| EXERCISE PROMPT |
From the listing below, return every line with the string "nemmeno" in it.

____ EXERCISE INPUT

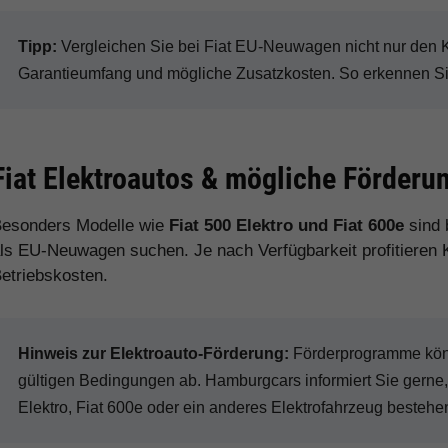
Tipp:
Vergleichen Sie bei Fiat EU-Neuwagen nicht nur den Ka
Garantieumfang und mögliche Zusatzkosten. So erkennen Sie 
Fiat Elektroautos & mögliche Förderu
esonders Modelle wie
Fiat 500 Elektro und Fiat 600e
sind 
ls EU-Neuwagen suchen. Je nach Verfügbarkeit profitieren Kä
etriebskosten.
Hinweis zur Elektroauto-Förderung:
Förderprogramme könn
gültigen Bedingungen ab. Hamburgcars informiert Sie gerne, 
Elektro, Fiat 600e oder ein anderes Elektrofahrzeug bestehe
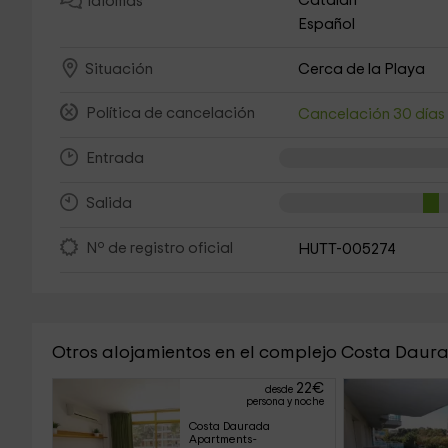
Catalán
Idiomas
Español
Cerca de la Playa
Situación
Política de cancelación
Cancelación 30 día
Entrada
Salida
Nº de registro oficial
HUTT-005274
Otros alojamientos en el complejo Costa Dau
22
€
desde
persona y noche
Costa Daurada 
Apartments- 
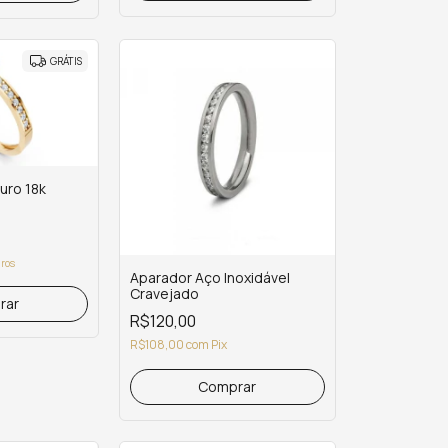
GRÁTIS
uro 18k
uros
Aparador Aço Inoxidável
Cravejado
rar
R$120,00
R$108,00
com
Pix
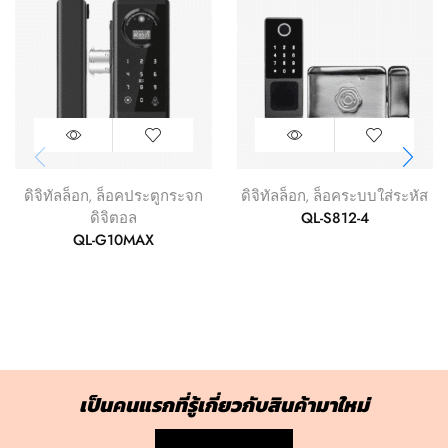
ดิจิทัลล็อก
,
ล็อคประตูกระจก
ดิจิทัลล็อก
,
ล็อคระบบใส่ระหัส
QL-S812-4
ดิจิตอล
QL-G10MAX
เป็นคนแรกที่รู้เกี่ยวกับสินค้ามาใหม่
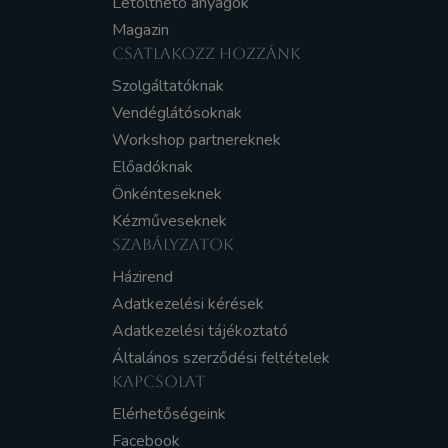
Letölthető anyagok
Magazin
CSATLAKOZZ HOZZÁNK
Szolgáltatóknak
Vendéglátósoknak
Workshop partnereknek
Előadóknak
Önkénteseknek
Kézműveseknek
SZABÁLYZATOK
Házirend
Adatkezelési kérések
Adatkezelési tájékoztató
Általános szerződési feltételek
KAPCSOLAT
Elérhetőségeink
Facebook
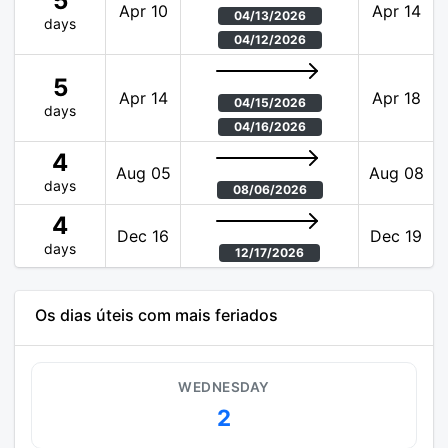
5
Apr 10
Apr 14
04/13/2026
days
04/12/2026
5
Apr 14
Apr 18
04/15/2026
days
04/16/2026
4
Aug 05
Aug 08
days
08/06/2026
4
Dec 16
Dec 19
days
12/17/2026
Os dias úteis com mais feriados
WEDNESDAY
2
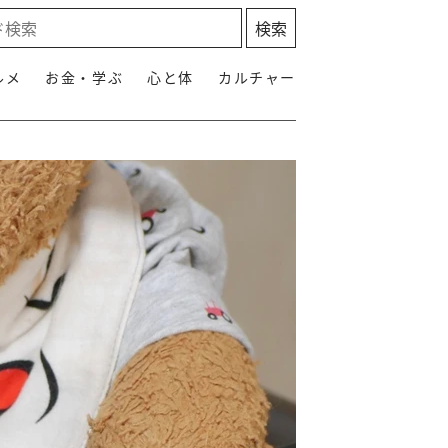
ルメ
お金・学ぶ
心と体
カルチャー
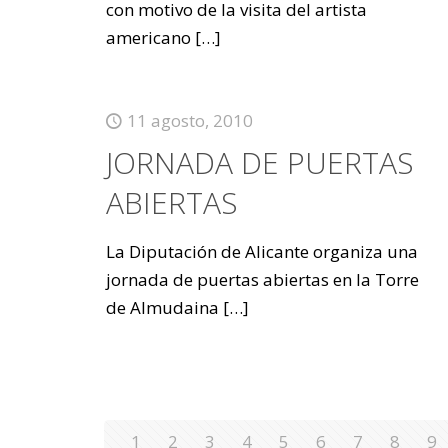
con motivo de la visita del artista
americano
[…]
11 agosto, 2010
JORNADA DE PUERTAS
ABIERTAS
La Diputación de Alicante organiza una
jornada de puertas abiertas en la Torre
de Almudaina
[…]
1
2
3
4
5
6
7
8
9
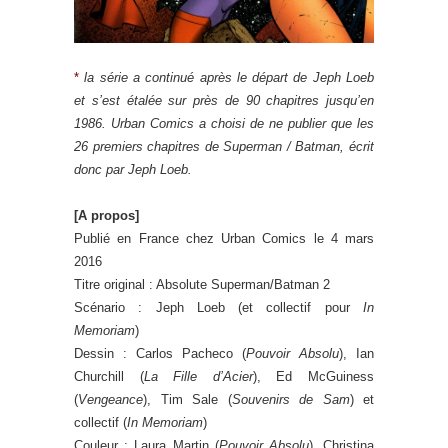
*
la série a continué après le départ de Jeph Loeb
et s’est étalée sur près de 90 chapitres jusqu’en
1986. Urban Comics a choisi de ne publier que les
26 premiers chapitres de Superman / Batman, écrit
donc par Jeph Loeb.
[A propos]
Publié en France chez Urban Comics le 4 mars
2016
Titre original : Absolute Superman/Batman 2
Scénario : Jeph Loeb (et collectif pour
In
Memoriam
)
Dessin : Carlos Pacheco (
Pouvoir Absolu
), Ian
Churchill (
La Fille d’Acier
), Ed McGuiness
(
Vengeance
), Tim Sale (
Souvenirs de Sam
) et
collectif (
In Memoriam
)
Couleur : Laura Martin (
Pouvoir Absolu
), Christina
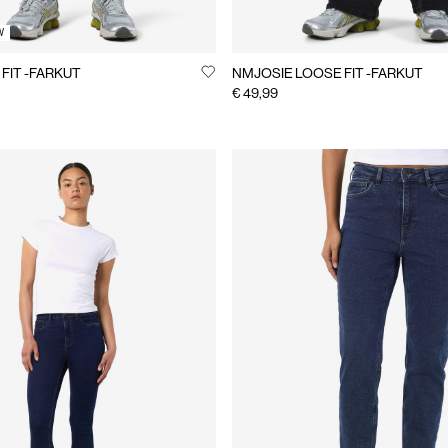
W
FIT -FARKUT
NMJOSIE LOOSE FIT -FARKUT
€ 49,99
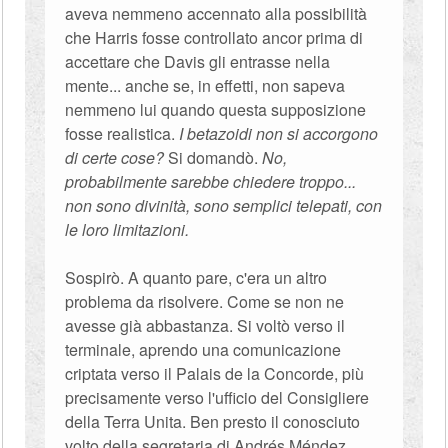
aveva nemmeno accennato alla possibilità
che Harris fosse controllato ancor prima di
accettare che Davis gli entrasse nella
mente... anche se, in effetti, non sapeva
nemmeno lui quando questa supposizione
fosse realistica.
I betazoidi non si accorgono
di certe cose?
Si domandò.
No,
probabilmente sarebbe chiedere troppo...
non sono divinità, sono semplici telepati, con
le loro limitazioni.
Sospirò. A quanto pare, c'era un altro
problema da risolvere. Come se non ne
avesse già abbastanza. Si voltò verso il
terminale, aprendo una comunicazione
criptata verso il Palais de la Concorde, più
precisamente verso l'ufficio del Consigliere
della Terra Unita. Ben presto il conosciuto
volto della segretaria di Andrés Méndez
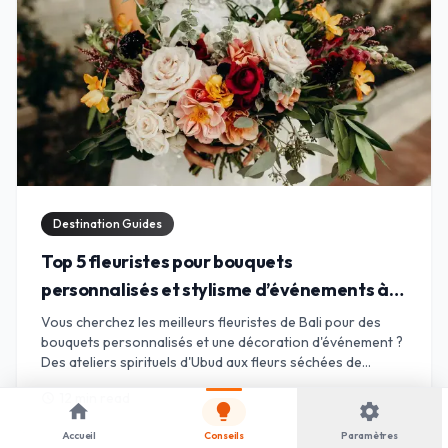
Destination Guides
Top 5 fleuristes pour bouquets
personnalisés et stylisme d’événements à
Bali
Vous cherchez les meilleurs fleuristes de Bali pour des
bouquets personnalisés et une décoration d'événement ?
Des ateliers spirituels d'Ubud aux fleurs séchées de
Canggu, trouvez l'alliance parfaite pour vos pétales.
12 min read
25 mai 2026
schedule
home
lightbulb
settings
Accueil
Conseils
Paramètres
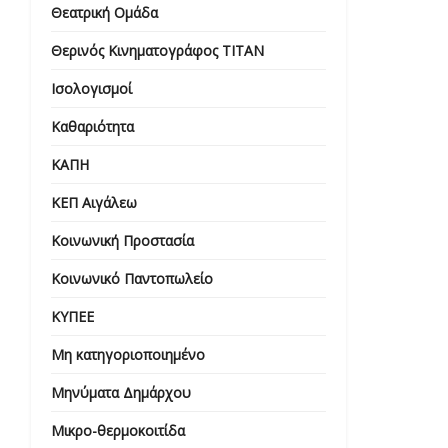
Θεατρική Ομάδα
Θερινός Κινηματογράφος ΤΙΤΑΝ
Ισολογισμοί
Καθαριότητα
ΚΑΠΗ
ΚΕΠ Αιγάλεω
Κοινωνική Προστασία
Κοινωνικό Παντοπωλείο
ΚΥΠΕΕ
Μη κατηγοριοποιημένο
Μηνύματα Δημάρχου
Μικρο-θερμοκοιτίδα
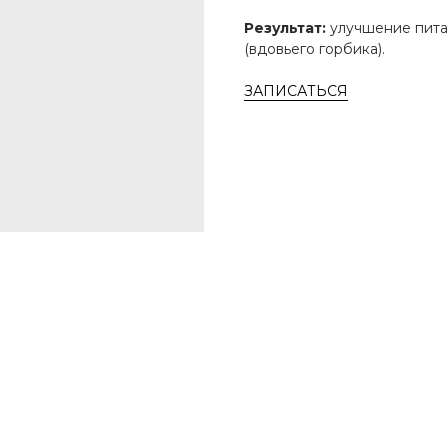
Результат:
улучшение пита
(вдовьего горбика).
ЗАПИСАТЬСЯ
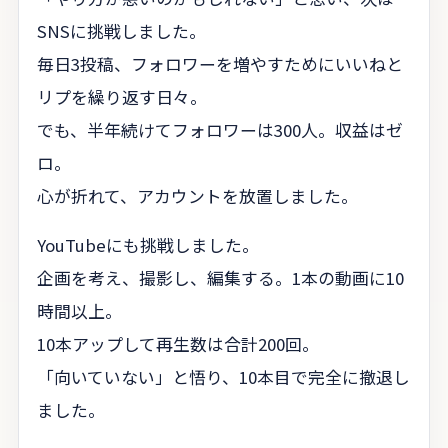
SNSに挑戦しました。
毎日3投稿、フォロワーを増やすためにいいねと
リプを繰り返す日々。
でも、半年続けてフォロワーは300人。収益はゼ
ロ。
心が折れて、アカウントを放置しました。
YouTubeにも挑戦しました。
企画を考え、撮影し、編集する。1本の動画に10
時間以上。
10本アップして再生数は合計200回。
「向いていない」と悟り、10本目で完全に撤退し
ました。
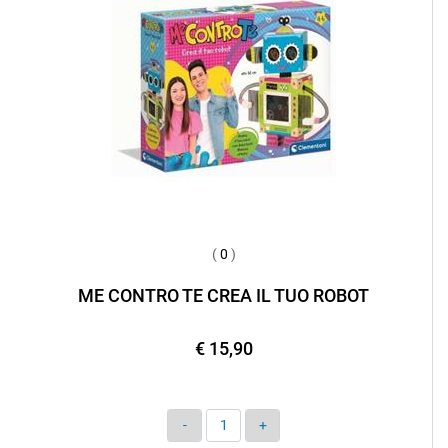
(
0
)
ME CONTRO TE CREA IL TUO ROBOT
€ 15,90
Quantità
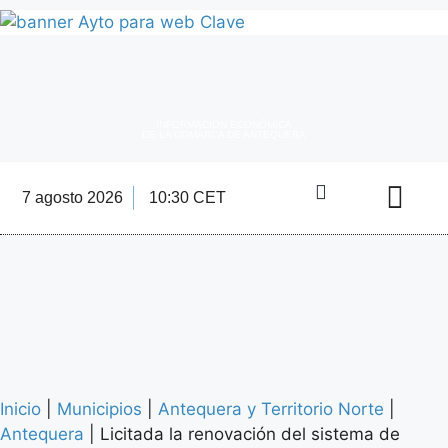
INFORMACIÓN ECONÓMICA
DE LA COMARCA DE ANTEQUERA
7 agosto 2026
10:30 CET
Directorio Empre
Inicio
|
Municipios
|
Antequera y Territorio Norte
|
Antequera
|
Licitada la renovación del sistema de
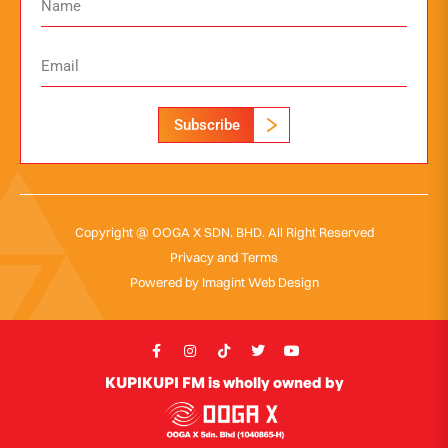
Subscribe
Copyright @ OOGA X SDN. BHD. All Right Reserved
Privacy and Terms
Powered by
Imagint Web Design
KUPIKUPI FM is wholly owned by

________

| OUTPUT OF THE EXERCISE |
aveva nemmeno accennato alla possibilità
nemmeno lui quando questa supposizione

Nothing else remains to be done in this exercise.